Now Mr Gilligan sits in a cell in Belmarsh Prison, London, awaiting extradition to Dublin on a charge of murdering Ms Guerin.

In the Netherlands, another man sits in a cell awaiting the same fate. Brian Meehan will face up to 20 charges including one for murder. He was one of the people who fled when the Garda cracked down on the Dublin gangs.

Then last week, two Garda detectives followed his girlfriend on to a flight to Amsterdam. She landed at Schipol airport, outside the city, and the detectives linked up with local police ready to join in the surveillance operation.

Before long she had bought her 10-guilder ticket for the train into the city. The police watched as she met Meehan and John Traynor, a Rathmines car dealer. Traynor they had not expected to see. He had been thought to be in Malaga or the Canaries since he fled shortly after Ms Guerin was killed.

Meehan and Traynor, false passports in their pockets and less than £150 between them, must have been delighted to see a familiar face. Then a gang of shouting armed men pounced, quickly searched them for weapons, and dragged them off to the police station.

Traynor was later let go. With at least two people back in Dublin in Garda custody ready to inform on Ireland's major criminal gang of the last three years, Traynor is in a tricky position. He must surely be suspected of many crimes in the Republic. He has a history of helping gardai with small queries, and was a source of information for Ms Guerin on the criminal underworld, before their relationship soured when she accused him of being a drug dealer.

Now everyone can see that while both he and Meehan were nabbed in Amsterdam, only Meehan has to stay in a cell awaiting extradition. Traynor is suddenly out.
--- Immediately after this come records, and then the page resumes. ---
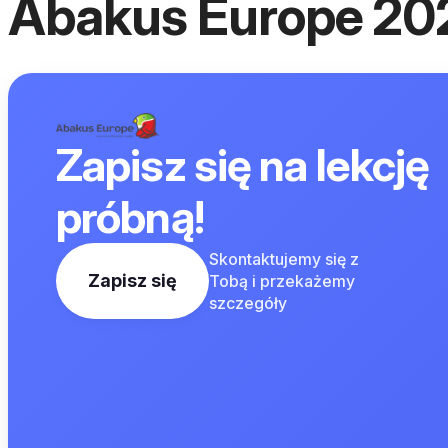
Abakus Europe 20
Zapisz się na lekcję
próbną!
Skontaktujemy się z
Zapisz się
Tobą i przekażemy
szczegóły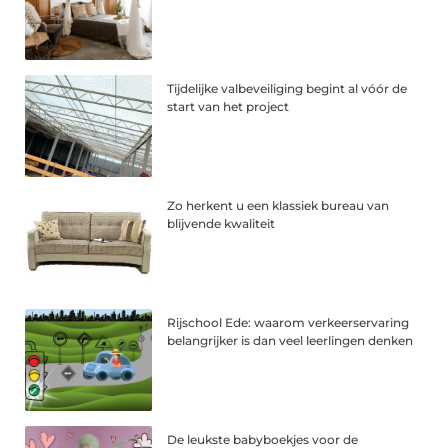
Tijdelijke valbeveiliging begint al vóór de
start van het project
Zo herkent u een klassiek bureau van
blijvende kwaliteit
Rijschool Ede: waarom verkeerservaring
belangrijker is dan veel leerlingen denken
De leukste babyboekjes voor de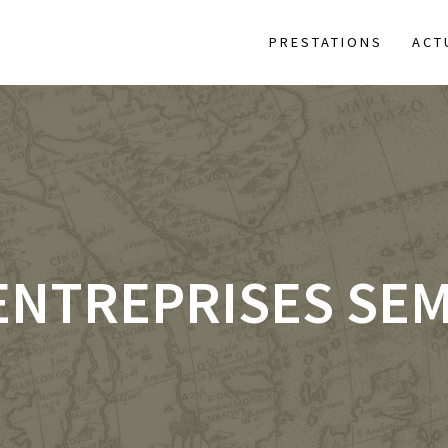
PRESTATIONS
ACT
ENTREPRISES SEM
Gardai have formally denied they have made any arrangement with him in return for information.

Traynor is thought to have left Amsterdam almost as soon as he was released last weekend. Gardai say they were not yet ready to seek his extradition. In any event, he is not considered the brightest or most resourceful of men. "He'll show up again," says one garda. "We can probably get him easily enough if we want him."
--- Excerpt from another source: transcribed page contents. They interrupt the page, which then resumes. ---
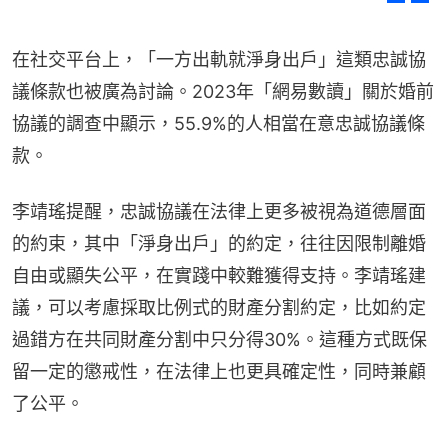
在社交平台上，「一方出軌就淨身出戶」這類忠誠協
議條款也被廣為討論。2023年「網易數讀」關於婚前
協議的調查中顯示，55.9%的人相當在意忠誠協議條
款。
李靖瑤提醒，忠誠協議在法律上更多被視為道德層面
的約束，其中「淨身出戶」的約定，往往因限制離婚
自由或顯失公平，在實踐中較難獲得支持。李靖瑤建
議，可以考慮採取比例式的財產分割約定，比如約定
過錯方在共同財產分割中只分得30%。這種方式既保
留一定的懲戒性，在法律上也更具確定性，同時兼顧
了公平。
Back in Dublin, a drugs business turning over millions of pounds a week has been dismantled by the Garda. The State has put an unprecedented effort into its response to organised crime. More than 100 guns have been found by detectives, the Criminal Assets Bureau is now routinely seizing houses, freezing cash in bank accounts, forcing previously hidden magnates into court and into arguments with each other over who was involved in which financial transaction.

There is no-one - in Government, the Garda, or the drug trade - who believes the illegal drugs business is smashed. So long as there is a demand for drugs, there will always be someone ready to supply them.
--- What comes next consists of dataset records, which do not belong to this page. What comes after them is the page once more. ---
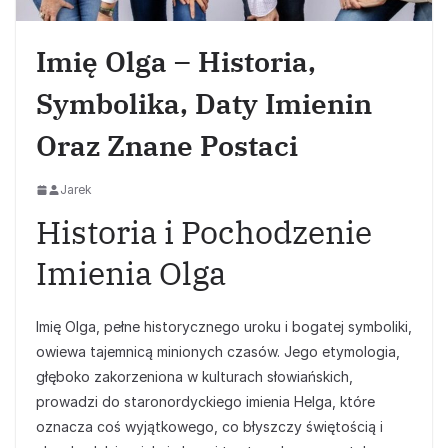
Imię Olga – Historia,
Symbolika, Daty Imienin
Oraz Znane Postaci
Jarek
Historia i Pochodzenie
Imienia Olga
Imię Olga, pełne historycznego uroku i bogatej symboliki,
owiewa tajemnicą minionych czasów. Jego etymologia,
głęboko zakorzeniona w kulturach słowiańskich,
prowadzi do staronordyckiego imienia Helga, które
oznacza coś wyjątkowego, co błyszczy świętością i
More than half the 600 people crammed into Mountjoy jail - mainly for drugs-related offences - come from just six deprived areas of Dublin. The link between drugs and disadvantage was never clearer, but to redress the balance would require a redistribution of wealth and opportunity so momentous it cannot even be contemplated. It could not come within the scope of even the most flowery of presidential campaign speeches.

The Government has allocated up to £20 million for schemes in these areas aimed at turning children away from drugs - a fortune compared to two years ago, but still less than 5 per cent of the annual law-and-order budget.

So at least those gathering for the Caribbean wedding can be assured that while their trade has been disrupted by the Garda, the market will still be there if the pressure eases. Meanwhile, they can toast the happy couple . . . and absent friends.